もうそうとしか考えたくなかっただけだろう。



「・・・大丈夫?」
「・・・うん、平気・・・ちょっと・・・凄くビックリしただけ」

 なのはとプレシアによって中に運びこまれソファーに寝かされたフェイトは、濡れタオルで額を冷やされ意識を取り戻す。

「夢じゃ・・・ないよね?」
「違う。私もさっきまでそう思ったんだけど・・・」
「ゴメンね、なのはママ、フェイトママ・・驚かせちゃって」

 ヴィヴィオは流石に申し訳無い気持ちでいっぱいだった。

「ううん、もう大丈夫・・・起きるから」

 そう言って起き上がるフェイト。だかまだかなり動揺しているらしく元気がない。

「アリシアにもう少しちゃんと言い聞かせていれば良かったのですが、ごめんなさい」
「い・・・いいえ・・た・多分、聞いていても同じ結果だったと思いますので、気になさらず・・・」

 そう言うとプレシアがハーブティーをフェイトとなのはに差し出した。
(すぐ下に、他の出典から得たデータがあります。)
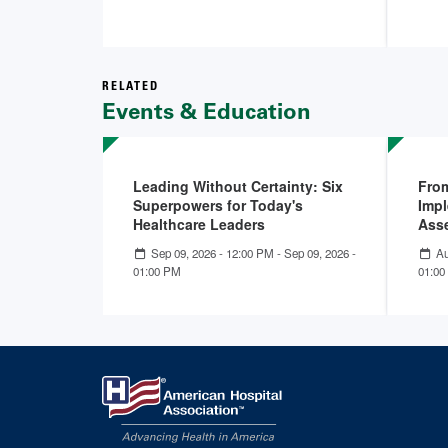
RELATED
Events & Education
Leading Without Certainty: Six
From
Superpowers for Today's
Impl
Healthcare Leaders
Ass
Sep 09, 2026 - 12:00 PM
-
Sep 09, 2026 -
Au
01:00 PM
01:00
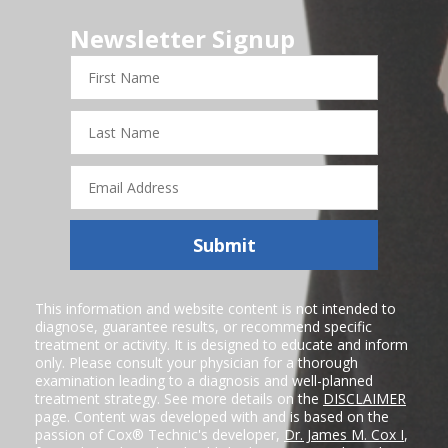
Newsletter Signup
First
Name
Last
Name
Email
Address
Submit
This information and website content is not intended to
diagnose, guarantee results, or recommend specific
treatment or activity. It is designed to educate and inform
only. Please consult your physician for a thorough
examination leading to a diagnosis and well-planned
treatment strategy. See more details on the
DISCLAIMER
page. Content was developed with and is based on the
passion of Cox® Technic's developer,
Dr. James M. Cox I
,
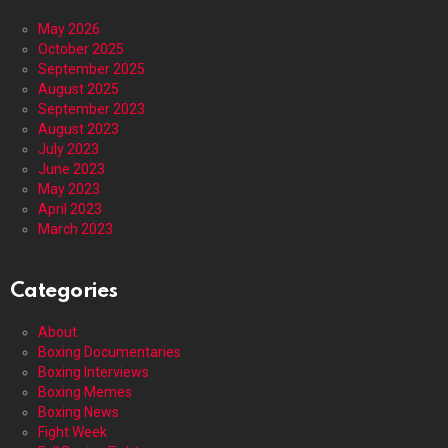
May 2026
October 2025
September 2025
August 2025
September 2023
August 2023
July 2023
June 2023
May 2023
April 2023
March 2023
Categories
About
Boxing Documentaries
Boxing Interviews
Boxing Memes
Boxing News
Fight Week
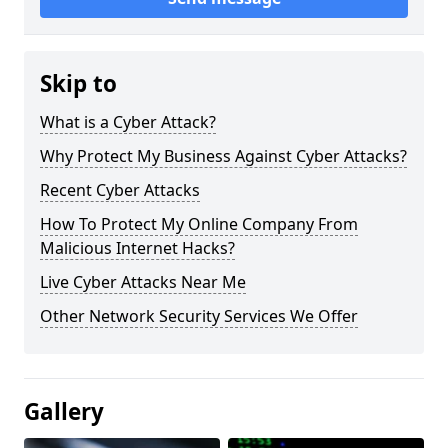
Skip to
What is a Cyber Attack?
Why Protect My Business Against Cyber Attacks?
Recent Cyber Attacks
How To Protect My Online Company From
Malicious Internet Hacks?
Live Cyber Attacks Near Me
Other Network Security Services We Offer
Gallery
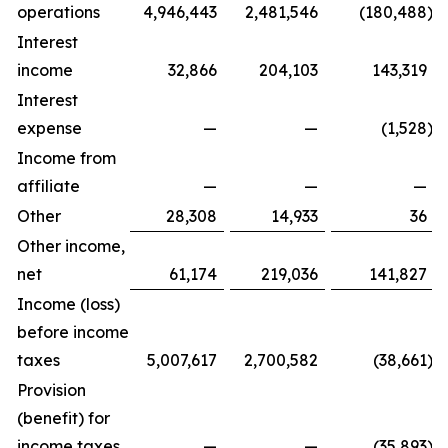
operations
4,946,443
2,481,546
(180,488
)
Interest
income
32,866
204,103
143,319
Interest
expense
—
—
(1,528
)
Income from
affiliate
—
—
—
Other
28,308
14,933
36
Other income,
net
61,174
219,036
141,827
Income (loss)
before income
taxes
5,007,617
2,700,582
(38,661
)
Provision
(benefit) for
income taxes
—
—
(35,893
)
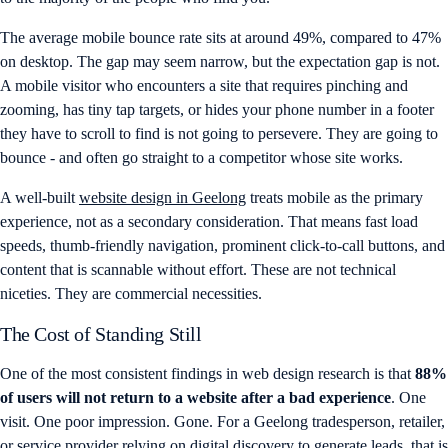
The average mobile bounce rate sits at around 49%, compared to 47%
on desktop. The gap may seem narrow, but the expectation gap is not.
A mobile visitor who encounters a site that requires pinching and
zooming, has tiny tap targets, or hides your phone number in a footer
they have to scroll to find is not going to persevere. They are going to
bounce - and often go straight to a competitor whose site works.
A well-built
website design in Geelong
treats mobile as the primary
experience, not as a secondary consideration. That means fast load
speeds, thumb-friendly navigation, prominent click-to-call buttons, and
content that is scannable without effort. These are not technical
niceties. They are commercial necessities.
The Cost of Standing Still
One of the most consistent findings in web design research is that
88%
of users will not return to a website after a bad experience
. One
visit. One poor impression. Gone. For a Geelong tradesperson, retailer,
or service provider relying on digital discovery to generate leads, that is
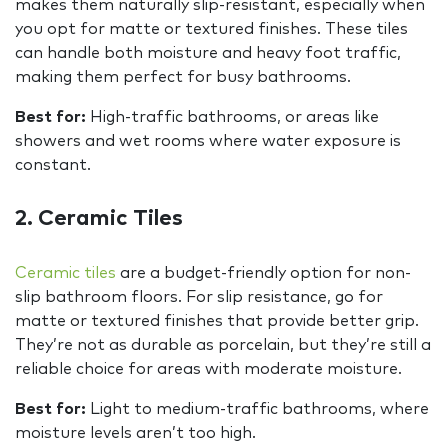
makes them naturally slip-resistant, especially when
you opt for matte or textured finishes. These tiles
can handle both moisture and heavy foot traffic,
making them perfect for busy bathrooms.
Best for:
High-traffic bathrooms, or areas like
showers and wet rooms where water exposure is
constant.
2. Ceramic Tiles
Ceramic tiles
are a budget-friendly option for non-
slip bathroom floors. For slip resistance, go for
matte or textured finishes that provide better grip.
They’re not as durable as porcelain, but they’re still a
reliable choice for areas with moderate moisture.
Best for:
Light to medium-traffic bathrooms, where
moisture levels aren’t too high.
緑茶に砂糖とミルクを入れるのでなくて安心する。



「それで・・・単刀直入に伺いたいんですが、あの時の・・13年前のプレシアさん・・・なんですか?」

 フェイトが動揺しすぎてて聞けないだろうと思い、プレシアがソファーに座った直後、なのはが話を切り出した。

「正確には少し違いますが、庭園であなた達と会ったのは私。」
「アリシアちゃんはあの時のポッドの? まさかアルハザードへ?」

 ヴィヴィオもその話を聞き漏らさない様に耳を傾けていた。
あの場にはヴィヴィオも居たのだから。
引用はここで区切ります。